I think I created confusion using the word "special" to refer to all
the various concurrences. Only in the case 3) below did I mean for
the concurrence to lie on the circumcircle and here I should have
said the circumcevian triangle of Q* or the isogonal conjugate of Q.
Of course, P can be any point in this case. Interestingly, the
circles A'B'C, B'C'A, C'A'B and ABC concur at the same circumcircle
point. I would like to establish a construction like the one you
gave in message 11474 using these facts eventhough they are not
specific to the circular isocubic case.
> > Obviously, 3) and 4) below represent the same configuration.[JPE]
> > The relationship with 1) is perhaps more interesting. It seems
> > circumcevian triangle of the pivot point Q is always perspective
> > triangle A'B'C' at a point on the circumcircle for all points P.
> > Call this circumcircle point a special point.
> > Assuming P lies on the non-isogonal circular pK with pivot Q,
> > A'B'C' is perspective with the reference triangle ABC at another
> > special point and circles ABC', BCA', CAB' concur at yet another
> > special point. It seems the ISOGONAL CONJUGATES of these
> > special points are also on the pK. From these points, we can get
> > bunch more special points on the pK.
> > What are the coordinates of these special points?
> In my previous mail, I've noticed that A' = CT inter BT' where T isabove
> second intersection of the line QB with the circle CPQ and T' is
> second intersection of the line QC with the circle BPQ.
> For any points P and Q, the four circles ABC', BCA', CAB', A'B'C'
> have a common point.
> Now, if P lies on the circular isocubic with pivot Q :
> 1) A'B'C' and ABC are perspective and the isogonal conjugate of the
> perspector lies on the cubic (the perspector doesn't lie on the
> circumcircle : his locus is obviously the isogonal conjugate of the
> 2) The isogonal conjugate of the common point of the 4 circles
> lies on the cubic too (the common point doesn't lie on the
> 3) I don't think that A'B'C' and the circumcevian triangle of Q are
> Friendly.

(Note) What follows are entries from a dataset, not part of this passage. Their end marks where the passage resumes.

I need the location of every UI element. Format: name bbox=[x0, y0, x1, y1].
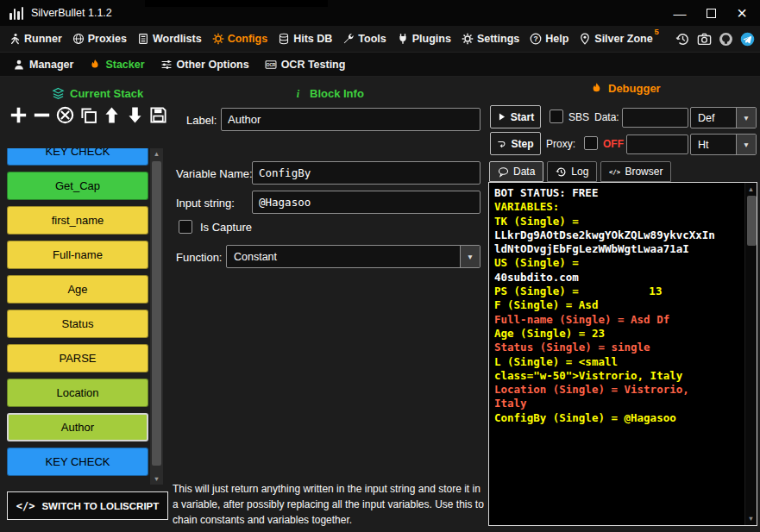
stack-block-full-name[interactable]: Full-name bbox=[7, 241, 148, 269]
menu-item-tools[interactable]: Tools bbox=[337, 26, 391, 52]
move-up-icon[interactable] bbox=[101, 103, 122, 126]
menu-item-hits-db[interactable]: Hits DB bbox=[273, 26, 337, 52]
menu-item-label: Runner bbox=[24, 33, 62, 45]
stack-toolbar bbox=[8, 103, 168, 126]
switch-to-loliscript-button[interactable]: </> SWITCH TO LOLISCRIPT bbox=[7, 491, 168, 520]
menu-item-label: Proxies bbox=[88, 33, 127, 45]
menu-item-label: Plugins bbox=[412, 33, 451, 45]
chevron-down-icon: ▼ bbox=[460, 246, 480, 267]
menu-item-runner[interactable]: Runner bbox=[3, 26, 67, 52]
scroll-down-icon[interactable]: ▼ bbox=[150, 473, 163, 485]
submenu-item-label: Stacker bbox=[105, 59, 144, 71]
step-button[interactable]: Step bbox=[490, 132, 541, 155]
add-block-icon[interactable] bbox=[8, 103, 28, 126]
tab-label: Log bbox=[571, 166, 588, 178]
tab-label: Data bbox=[513, 166, 535, 178]
input-string-input[interactable] bbox=[252, 191, 480, 214]
svg-text:i: i bbox=[297, 88, 300, 100]
data-type-dropdown[interactable]: Def ▼ bbox=[690, 107, 757, 128]
titlebar: SilverBullet 1.1.2 — × bbox=[0, 0, 760, 26]
variable-name-label: Variable Name: bbox=[176, 167, 253, 180]
scrollbar-thumb[interactable] bbox=[747, 196, 757, 246]
stack-scrollbar[interactable]: ▲ ▼ bbox=[150, 148, 163, 485]
main-area: Current Stack i Block Info Debugger KEY … bbox=[0, 77, 760, 532]
menu-item-configs[interactable]: Configs bbox=[207, 26, 273, 52]
submenu-item-stacker[interactable]: Stacker bbox=[81, 53, 152, 76]
tools-icon bbox=[342, 33, 355, 45]
window-title: SilverBullet 1.1.2 bbox=[31, 7, 112, 19]
menu-item-help[interactable]: ?Help bbox=[524, 26, 574, 52]
stack-block-get-cap[interactable]: Get_Cap bbox=[7, 172, 148, 200]
variable-name-input[interactable] bbox=[252, 161, 480, 185]
disable-block-icon[interactable] bbox=[54, 103, 75, 126]
menu-item-settings[interactable]: Settings bbox=[456, 26, 524, 52]
console-line: class="w-50">Vistrorio, Italy bbox=[494, 369, 751, 383]
stack-block-label: Full-name bbox=[53, 248, 103, 261]
debugger-header: Debugger bbox=[590, 82, 661, 95]
submenu-item-label: Other Options bbox=[177, 59, 249, 71]
minimize-button[interactable]: — bbox=[669, 2, 691, 24]
menu-item-plugins[interactable]: Plugins bbox=[392, 26, 456, 52]
menu-item-silver-zone[interactable]: Silver Zone5 bbox=[574, 26, 657, 52]
stack-block-location[interactable]: Location bbox=[7, 379, 148, 407]
wordlists-icon bbox=[137, 33, 149, 45]
menu-item-proxies[interactable]: Proxies bbox=[67, 26, 132, 52]
camera-icon[interactable] bbox=[697, 32, 712, 47]
scrollbar-thumb[interactable] bbox=[152, 161, 161, 466]
silverzone-icon bbox=[579, 33, 591, 45]
help-icon: ? bbox=[530, 33, 542, 45]
scroll-down-icon[interactable]: ▼ bbox=[745, 513, 757, 524]
data-input[interactable] bbox=[622, 108, 688, 128]
svg-text:</>: </> bbox=[609, 168, 620, 176]
stack-block-parse[interactable]: PARSE bbox=[7, 344, 148, 372]
function-dropdown[interactable]: Constant ▼ bbox=[226, 245, 480, 268]
github-icon[interactable] bbox=[719, 32, 733, 47]
stack-block-status[interactable]: Status bbox=[7, 310, 148, 338]
maximize-icon bbox=[707, 9, 716, 18]
code-icon: </> bbox=[16, 500, 35, 512]
scroll-up-icon[interactable]: ▲ bbox=[745, 184, 757, 195]
data-type-value: Def bbox=[691, 108, 736, 128]
start-button[interactable]: Start bbox=[490, 105, 541, 128]
clone-block-icon[interactable] bbox=[78, 103, 98, 126]
save-stack-icon[interactable] bbox=[148, 103, 168, 126]
proxy-input[interactable] bbox=[626, 135, 688, 154]
tab-data[interactable]: Data bbox=[489, 161, 543, 182]
stack-block-first-name[interactable]: first_name bbox=[7, 206, 148, 235]
main-menubar: RunnerProxiesWordlistsConfigsHits DBTool… bbox=[0, 26, 760, 53]
stack-block-label: Author bbox=[61, 421, 94, 434]
stack-block-key-check[interactable]: KEY CHECK bbox=[7, 148, 148, 166]
function-dropdown-value: Constant bbox=[227, 246, 460, 267]
console-scrollbar[interactable]: ▲ ▼ bbox=[744, 183, 757, 525]
submenu-item-manager[interactable]: Manager bbox=[5, 53, 81, 76]
sbs-checkbox[interactable] bbox=[550, 110, 563, 123]
submenu-item-other-options[interactable]: Other Options bbox=[153, 53, 257, 76]
tab-browser[interactable]: </>Browser bbox=[600, 161, 671, 182]
console-line: TK (Single) = bbox=[494, 215, 751, 228]
stack-block-key-check[interactable]: KEY CHECK bbox=[7, 448, 148, 476]
move-down-icon[interactable] bbox=[124, 103, 145, 126]
tab-log[interactable]: Log bbox=[547, 161, 597, 182]
stack-block-age[interactable]: Age bbox=[7, 275, 148, 304]
stack-block-label: PARSE bbox=[59, 352, 96, 365]
menu-item-wordlists[interactable]: Wordlists bbox=[132, 26, 207, 52]
console-line: BOT STATUS: FREE bbox=[494, 186, 751, 200]
ocr-icon: OCR bbox=[265, 59, 277, 71]
tab-label: Browser bbox=[625, 166, 663, 178]
proxy-type-dropdown[interactable]: Ht ▼ bbox=[690, 134, 757, 155]
proxy-checkbox[interactable] bbox=[584, 136, 598, 150]
console-line: Age (Single) = 23 bbox=[494, 327, 751, 341]
history-icon[interactable] bbox=[675, 32, 690, 47]
stack-block-author[interactable]: Author bbox=[7, 413, 148, 441]
maximize-button[interactable] bbox=[700, 2, 722, 24]
remove-block-icon[interactable] bbox=[31, 103, 52, 126]
stack-block-label: KEY CHECK bbox=[46, 455, 110, 468]
is-capture-checkbox[interactable] bbox=[179, 220, 192, 234]
label-input[interactable] bbox=[221, 108, 480, 131]
scroll-up-icon[interactable]: ▲ bbox=[150, 148, 163, 160]
telegram-icon[interactable] bbox=[740, 32, 755, 47]
close-button[interactable]: × bbox=[731, 2, 753, 24]
submenu-item-ocr-testing[interactable]: OCROCR Testing bbox=[257, 53, 354, 76]
stack-block-label: Get_Cap bbox=[55, 179, 100, 192]
data-tab-icon bbox=[498, 166, 509, 178]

Jean-Pierre
- Dear Jeff
You have a circle <Gamma> of center O and a point A on it.
You have a line L on A and you want the other point of intersection B of
line L with circle <Gamma>.
To avoid to be stuck, follow this way and make a macro with it:
Draw through the center O the line D perpendicular to L.
Then B is the symmetric of A wrt line D.
You can also be stuck with 2 circles with a known point of intersection when
you want to draw the other.
I let you find the solutionand the macro
On 10/26/07, Jeff <cu1101@...> wrote:
> Dear Friends,
> In Hyacinthos message 11474, Jean-Pierre gave the following
> construction and proof:
> Construction of A' (cyclically for B', C')
> T = second intersection of the line BQ with the circle CPQ
> T'= second intersection of the line CQ with the circle BPQ
> then A' = CT inter BT'
> Proof : If a,b,c,p,q,a' are the complex affixes of A,B,C,P,Q,A', we
> have (p-a')/(p-c) = (p-b)/(p-q) hence the direct similitude with
> center P mapping Q to B maps C to A' and the direct similtude with
> center P mapping Q to C will map B to A'. Hence the construction
> I'm having problems making a GSP construction here. Given the four
> points B,C,P,Q I construct the circles CPQ and BPQ and the lines BQ
> and CQ respectively with no problem. But, I notice that points T and
> T' will get stuck at point Q as the point P is dragged about.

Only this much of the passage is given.